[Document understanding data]
- Opening Delimiter -

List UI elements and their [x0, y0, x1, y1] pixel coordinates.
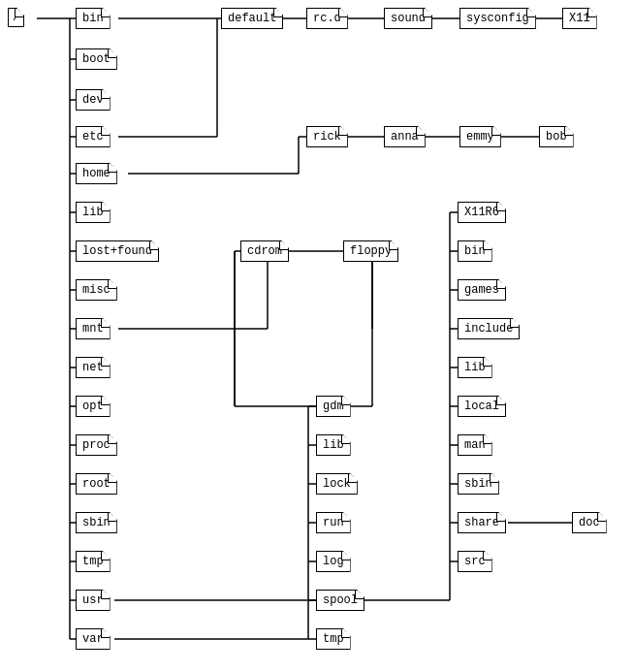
node-proc: proc: [76, 434, 117, 456]
node-lib: lib: [76, 202, 111, 223]
node-usr-bin: bin: [458, 240, 492, 262]
node-boot: boot: [76, 48, 117, 70]
label-root: /: [13, 11, 19, 24]
node-X11R6: X11R6: [458, 202, 506, 223]
node-usr-sbin: sbin: [458, 473, 499, 495]
node-default: default: [221, 8, 283, 29]
node-root-dir: root: [76, 473, 117, 495]
node-var-lib: lib: [316, 434, 351, 456]
node-usr-lib: lib: [458, 357, 492, 378]
node-spool: spool: [316, 590, 364, 611]
node-floppy: floppy: [343, 240, 398, 262]
node-tmp-root: tmp: [76, 551, 111, 572]
node-home: home: [76, 163, 117, 184]
node-bin: bin: [76, 8, 111, 29]
node-X11: X11: [562, 8, 597, 29]
node-etc: etc: [76, 126, 111, 147]
node-anna: anna: [384, 126, 426, 147]
node-net: net: [76, 357, 111, 378]
node-log: log: [316, 551, 351, 572]
node-share: share: [458, 512, 506, 533]
tree-container: / bin boot dev etc home lib lost+found m…: [0, 0, 633, 672]
node-include: include: [458, 318, 520, 339]
node-rc-d: rc.d: [306, 8, 348, 29]
node-var: var: [76, 628, 111, 650]
node-var-tmp: tmp: [316, 628, 351, 650]
node-usr: usr: [76, 590, 111, 611]
node-lost-found: lost+found: [76, 240, 159, 262]
node-misc: misc: [76, 279, 117, 301]
node-sysconfig: sysconfig: [459, 8, 536, 29]
node-sound: sound: [384, 8, 432, 29]
node-src: src: [458, 551, 492, 572]
node-lock: lock: [316, 473, 358, 495]
node-local: local: [458, 396, 506, 417]
node-bob: bob: [539, 126, 574, 147]
node-emmy: emmy: [459, 126, 501, 147]
node-run: run: [316, 512, 351, 533]
node-man: man: [458, 434, 492, 456]
node-games: games: [458, 279, 506, 301]
node-rick: rick: [306, 126, 348, 147]
node-sbin: sbin: [76, 512, 117, 533]
node-gdm: gdm: [316, 396, 351, 417]
node-opt: opt: [76, 396, 111, 417]
node-mnt: mnt: [76, 318, 111, 339]
node-root: /: [8, 8, 24, 27]
node-doc: doc: [572, 512, 607, 533]
node-dev: dev: [76, 89, 111, 111]
node-cdrom: cdrom: [240, 240, 289, 262]
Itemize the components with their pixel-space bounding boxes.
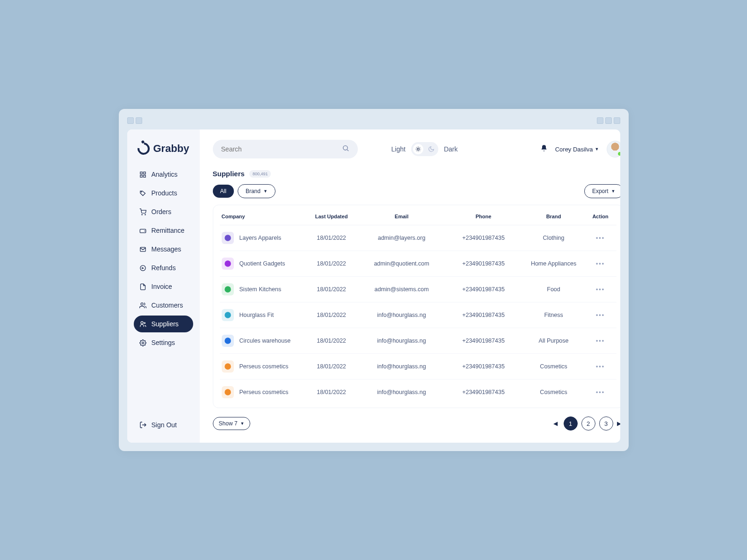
cell-brand: Home Appliances: [521, 260, 587, 267]
sidebar-item-messages[interactable]: Messages: [134, 241, 193, 258]
company-name: Perseus cosmetics: [239, 363, 289, 370]
svg-point-12: [144, 322, 145, 323]
cell-company: Layers Apparels: [222, 232, 306, 244]
cell-phone: +234901987435: [446, 389, 521, 395]
cell-email: info@hourglass.ng: [357, 337, 446, 344]
user-menu[interactable]: Corey Dasilva ▼: [555, 146, 599, 153]
brand-logo-icon: [222, 386, 234, 398]
mail-icon: [139, 245, 147, 253]
company-name: Circules warehouse: [239, 337, 291, 344]
table-footer: Show 7 ▼ ◀123▶: [213, 416, 620, 431]
row-actions-button[interactable]: •••: [587, 286, 615, 293]
cell-company: Circules warehouse: [222, 335, 306, 347]
cell-email: admin@sistems.com: [357, 286, 446, 293]
chrome-bar: [127, 117, 620, 124]
row-actions-button[interactable]: •••: [587, 389, 615, 395]
bell-icon[interactable]: [540, 144, 548, 154]
chrome-control[interactable]: [605, 117, 612, 124]
sidebar-nav: AnalyticsProductsOrdersRemittanceMessage…: [134, 166, 193, 416]
app-frame: Grabby AnalyticsProductsOrdersRemittance…: [127, 129, 620, 443]
svg-point-27: [225, 260, 231, 267]
svg-rect-0: [140, 172, 142, 173]
sidebar-item-orders[interactable]: Orders: [134, 203, 193, 220]
svg-point-10: [141, 302, 143, 305]
sidebar-item-products[interactable]: Products: [134, 185, 193, 201]
page-number[interactable]: 1: [564, 416, 578, 431]
row-actions-button[interactable]: •••: [587, 235, 615, 241]
row-actions-button[interactable]: •••: [587, 312, 615, 318]
filter-all[interactable]: All: [213, 185, 234, 198]
cart-icon: [139, 208, 147, 215]
app-logo: Grabby: [134, 143, 193, 163]
table-header: CompanyLast UpdatedEmailPhoneBrandAction: [220, 208, 616, 225]
svg-point-5: [142, 214, 142, 215]
moon-icon[interactable]: [426, 144, 436, 154]
cell-brand: Cosmetics: [521, 363, 587, 370]
page-next[interactable]: ▶: [617, 420, 620, 427]
table-row: Perseus cosmetics 18/01/2022 info@hourgl…: [220, 354, 616, 380]
export-button[interactable]: Export ▼: [584, 184, 620, 198]
sidebar-item-customers[interactable]: Customers: [134, 297, 193, 314]
svg-rect-2: [144, 175, 145, 177]
sun-icon[interactable]: [413, 144, 423, 154]
chrome-control[interactable]: [127, 117, 134, 124]
wallet-icon: [139, 227, 147, 234]
chrome-control[interactable]: [136, 117, 142, 124]
sidebar-item-label: Analytics: [152, 171, 178, 178]
cell-updated: 18/01/2022: [306, 337, 357, 344]
cell-brand: Food: [521, 286, 587, 293]
pagination: ◀123▶: [553, 416, 620, 431]
row-actions-button[interactable]: •••: [587, 260, 615, 267]
avatar[interactable]: [607, 141, 620, 158]
cell-phone: +234901987435: [446, 337, 521, 344]
signout-icon: [139, 421, 147, 429]
svg-rect-1: [144, 172, 145, 173]
row-actions-button[interactable]: •••: [587, 337, 615, 344]
search-box[interactable]: [213, 140, 358, 158]
sidebar-item-label: Remittance: [152, 227, 185, 234]
sidebar-item-label: Products: [152, 189, 177, 197]
company-name: Layers Apparels: [239, 235, 282, 241]
filter-brand[interactable]: Brand ▼: [238, 184, 276, 198]
suppliers-table: CompanyLast UpdatedEmailPhoneBrandAction…: [213, 205, 620, 408]
count-badge: 800,491: [249, 170, 271, 178]
table-row: Perseus cosmetics 18/01/2022 info@hourgl…: [220, 380, 616, 405]
rows-per-page[interactable]: Show 7 ▼: [213, 417, 251, 430]
column-header: Email: [357, 214, 446, 219]
page-prev[interactable]: ◀: [553, 420, 560, 427]
sidebar-item-analytics[interactable]: Analytics: [134, 166, 193, 183]
chrome-control[interactable]: [614, 117, 620, 124]
sidebar-item-invoice[interactable]: Invoice: [134, 278, 193, 295]
sidebar-item-suppliers[interactable]: Suppliers: [134, 316, 193, 332]
sign-out-button[interactable]: Sign Out: [134, 416, 193, 433]
suppliers-icon: [139, 320, 147, 328]
theme-light-label: Light: [392, 145, 406, 153]
brand-logo-icon: [222, 335, 234, 347]
company-name: Hourglass Fit: [239, 312, 274, 318]
cell-email: admin@quotient.com: [357, 260, 446, 267]
page-number[interactable]: 3: [599, 416, 613, 431]
sidebar-item-label: Invoice: [152, 283, 172, 290]
chevron-down-icon: ▼: [240, 421, 245, 426]
sidebar-item-remittance[interactable]: Remittance: [134, 222, 193, 239]
svg-point-4: [141, 191, 142, 192]
page-number[interactable]: 2: [581, 416, 595, 431]
theme-switch: Light Dark: [392, 142, 458, 156]
svg-point-32: [225, 389, 231, 395]
svg-line-25: [420, 147, 420, 148]
svg-point-28: [225, 286, 231, 293]
chevron-down-icon: ▼: [611, 189, 616, 194]
chrome-control[interactable]: [597, 117, 603, 124]
cell-updated: 18/01/2022: [306, 389, 357, 395]
sidebar-item-settings[interactable]: Settings: [134, 334, 193, 351]
cell-email: info@hourglass.ng: [357, 312, 446, 318]
cell-company: Quotient Gadgets: [222, 258, 306, 270]
search-input[interactable]: [221, 145, 342, 153]
sidebar-item-refunds[interactable]: Refunds: [134, 259, 193, 276]
theme-toggle[interactable]: [411, 142, 438, 156]
table-body: Layers Apparels 18/01/2022 admin@layers.…: [220, 225, 616, 405]
app-name: Grabby: [153, 143, 189, 155]
row-actions-button[interactable]: •••: [587, 363, 615, 370]
company-name: Quotient Gadgets: [239, 260, 285, 267]
brand-logo-icon: [222, 360, 234, 373]
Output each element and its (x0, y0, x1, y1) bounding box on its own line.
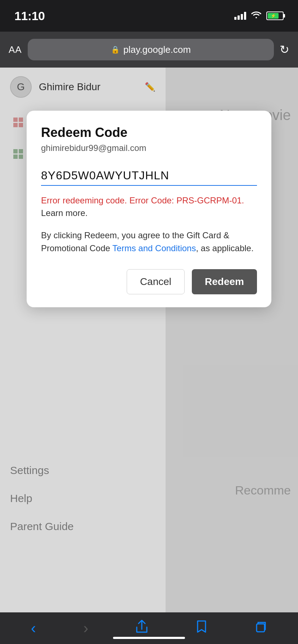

- Closing Delimiter -

# The problem
Your answer should consist of each line of the data above in which the word "logo" occurs.

# Written solution
brand-logo-icon: [222, 386, 234, 398]
app-logo: Grabby: [134, 143, 193, 163]
brand-logo-icon: [222, 335, 234, 347]
brand-logo-icon: [222, 360, 234, 373]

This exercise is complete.